The way I heard it is that ESPN really screwed up and it showed up as "Roscoe Mendenhall", but who knows if it is true. Sure is funny! :lol:


----------



## GaryFish (Sep 7, 2007)

This game means nothing to Utah, other than bragging rights. The can lose this, and still land in the Rose Bowl. Which demonstrates how sweet of a deal they having going. And BYU is bound to the Fort Worth game regardless so all that matters to them is bragging rights. 

I think BYU wins. Is is the last 5 years the home team has won? Something like that anyway. Go Cougars.


----------



## quakeycrazy (Sep 18, 2007)

Being a Utah fan I would like to see the U win but I think honestly it will be a very close, low scoring game. Both offenses aren't great, both have pretty good D. I do think the U's defense will prevail though, slight edge Utah.


----------



## Huge29 (Sep 17, 2007)

I am looking forward and here are my thoughts:
-13-10 win for the Y
-Doman to look more to the pass and take what the D gives, rather than insisting on sticking with the run so often when it has not worked at all, ie no draw on 3rd and 11!!
-Hague getting some time over Uale; he killed us on numerous missed tackles at the line resulting in 10ish yard runs-we really miss Rich.
-Pendleton and Van Noy putting a hurting on Wynn like this:




-Juice and Kariya need to show up; the better rushing team will likely get the W.


----------



## pheaz (Feb 11, 2011)

Utah by 6 Heaps will have 2 interceptions end of story.


----------



## orvis1 (Sep 7, 2007)

Utes by 3 .... Irish turn the ball over 8 times this week but manage to lose by less than 7....


----------



## coyoteslayer (Sep 10, 2007)

Another great BYU video hahaha.

http://www.youtube.com/watch?v=VRXxOvLq ... re=related


----------



## mm73 (Feb 5, 2010)

The difference in this game will come down to the offensive lines - which one can protect their QB and open up holes for the running game. BYU has the better offensive line and that will be the difference in the game. It is gonna be another close one though. I am going with 20-17 in favor of BYU.


----------



## coyoteslayer (Sep 10, 2007)

mm73 said:


> The difference in this game will come down to the offensive lines - which one can protect their QB and open up holes for the running game. BYU has the better offensive line and that will be the difference in the game. It is gonna be another close one though. I am going with 20-17 in favor of BYU.

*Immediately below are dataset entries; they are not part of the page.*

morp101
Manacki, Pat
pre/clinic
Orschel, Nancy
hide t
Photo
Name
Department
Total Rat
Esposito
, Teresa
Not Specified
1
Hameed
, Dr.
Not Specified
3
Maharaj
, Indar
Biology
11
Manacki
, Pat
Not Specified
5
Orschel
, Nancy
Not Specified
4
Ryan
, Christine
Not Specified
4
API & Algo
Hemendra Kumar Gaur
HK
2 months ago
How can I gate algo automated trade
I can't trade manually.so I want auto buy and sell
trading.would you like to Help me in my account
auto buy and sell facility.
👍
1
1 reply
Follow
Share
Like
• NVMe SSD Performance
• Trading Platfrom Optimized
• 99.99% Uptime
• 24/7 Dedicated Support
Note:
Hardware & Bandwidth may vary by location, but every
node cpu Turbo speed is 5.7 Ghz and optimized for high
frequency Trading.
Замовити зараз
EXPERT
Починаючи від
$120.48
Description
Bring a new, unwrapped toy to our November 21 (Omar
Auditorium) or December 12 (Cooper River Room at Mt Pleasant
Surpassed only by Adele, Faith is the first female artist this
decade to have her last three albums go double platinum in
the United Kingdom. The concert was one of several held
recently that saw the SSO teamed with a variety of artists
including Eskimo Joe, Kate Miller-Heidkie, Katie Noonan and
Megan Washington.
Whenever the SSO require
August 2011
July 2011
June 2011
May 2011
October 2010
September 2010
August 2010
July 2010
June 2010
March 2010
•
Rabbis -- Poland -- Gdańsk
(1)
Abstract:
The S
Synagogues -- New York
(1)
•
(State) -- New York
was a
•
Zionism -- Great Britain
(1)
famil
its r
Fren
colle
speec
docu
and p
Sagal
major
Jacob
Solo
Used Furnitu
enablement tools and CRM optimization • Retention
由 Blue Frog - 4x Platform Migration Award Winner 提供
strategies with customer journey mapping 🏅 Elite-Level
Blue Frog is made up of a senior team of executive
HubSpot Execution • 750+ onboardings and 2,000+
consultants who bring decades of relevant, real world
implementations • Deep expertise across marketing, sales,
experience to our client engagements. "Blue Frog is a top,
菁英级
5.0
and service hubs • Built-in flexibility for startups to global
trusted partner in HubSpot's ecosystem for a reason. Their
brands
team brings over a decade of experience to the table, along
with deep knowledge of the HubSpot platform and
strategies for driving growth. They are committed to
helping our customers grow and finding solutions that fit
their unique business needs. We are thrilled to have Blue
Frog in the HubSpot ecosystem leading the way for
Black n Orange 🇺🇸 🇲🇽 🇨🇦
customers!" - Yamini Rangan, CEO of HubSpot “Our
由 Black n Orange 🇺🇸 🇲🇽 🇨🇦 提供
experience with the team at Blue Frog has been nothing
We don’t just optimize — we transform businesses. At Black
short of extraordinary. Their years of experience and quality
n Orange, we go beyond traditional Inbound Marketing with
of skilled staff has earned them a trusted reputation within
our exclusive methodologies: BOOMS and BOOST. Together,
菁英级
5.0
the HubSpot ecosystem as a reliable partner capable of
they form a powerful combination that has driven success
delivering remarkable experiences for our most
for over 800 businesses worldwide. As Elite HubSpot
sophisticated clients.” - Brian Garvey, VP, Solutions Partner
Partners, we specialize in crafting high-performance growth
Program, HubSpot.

BYU has the better offensive line hahaha. This is one of the funniest things you have said. The Utes defensive line will destroy the BYU's offensive line because they are slow and fat.


----------



## Catherder (Aug 2, 2008)

First a prediction. Although I bleed red, I fear intellectually that Heaps will outplay Wynn just enough to make the difference. Otherwise the two teams have been very similar so far. Rock solid defenses, occasional signs in the running game, generally good special teams (with one notable exception on a certain FG attempt for the U). To me though, Heaps issues look very correctable, while Ive heard the DWR has approached the U to make the practice field a WMA because of all the ducks flying about at the hands of Wynn. Nevertheless, it is the rivalry game and would anything surprise us? Go UTES.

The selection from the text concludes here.